CRÔNICA: A LITERATURA DO JORNAL

Fernanda Freitas (UERJ)

 

Este trabalho é parte do que venho desenvolvendo em minha dissertação do Mestrado em Língua Portuguesa na UERJ. A pesquisa tem como corpus os Contos Mínimos de Heloisa Seixas, autora que por muito tempo publicou crônicas na Revista Domingo do Jornal do Brasil.

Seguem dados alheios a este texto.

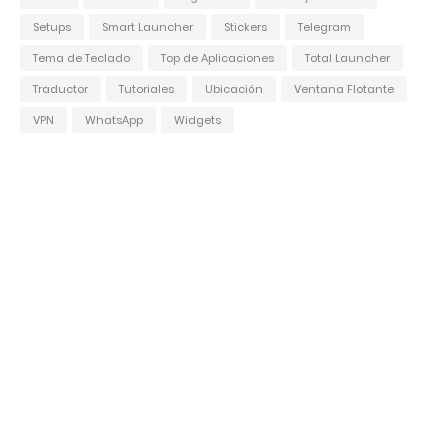
Setups
Smart Launcher
Stickers
Telegram
Tema de Teclado
Top de Aplicaciones
Total Launcher
Traductor
Tutoriales
Ubicación
Ventana Flotante
VPN
WhatsApp
Widgets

O que trago hoje é a discussão a respeito da validade da crônica como texto literário. Para isso, vale observar algumas definições de crônica:

De acordo com Antônio Geraldo da Cunha, em seu Dicionário Etimológico Nova Fronteira da Língua Portuguesa (1986), crônica vem do francês chronaxie. sf. ‘Narração histórica, feita por ordem cronológica’ ‘seção ou coluna de jornal ou de revista, que trata de assuntos da atualidade’. Do latim chronîca –orum pl., deriv. do gr. chronikós.

O Dicionário Houaiss da Língua Portuguesa (2001) apresenta o seguinte verbete:

Crônica s.f. 1. HIST compilação de fatos históricos apresentados segundo a ordem de sucessão no tempo [Originalmente a crônica limitava-se a relatos verídicos e nobres; entretanto, grandes escritores a partir do sXIX passam a cultivá-la, refletindo, com argúcia e oportunismo, a vida social, a política, os costumes, o cotidiano etc., do seu tempo em livros, jornais e folhetins.]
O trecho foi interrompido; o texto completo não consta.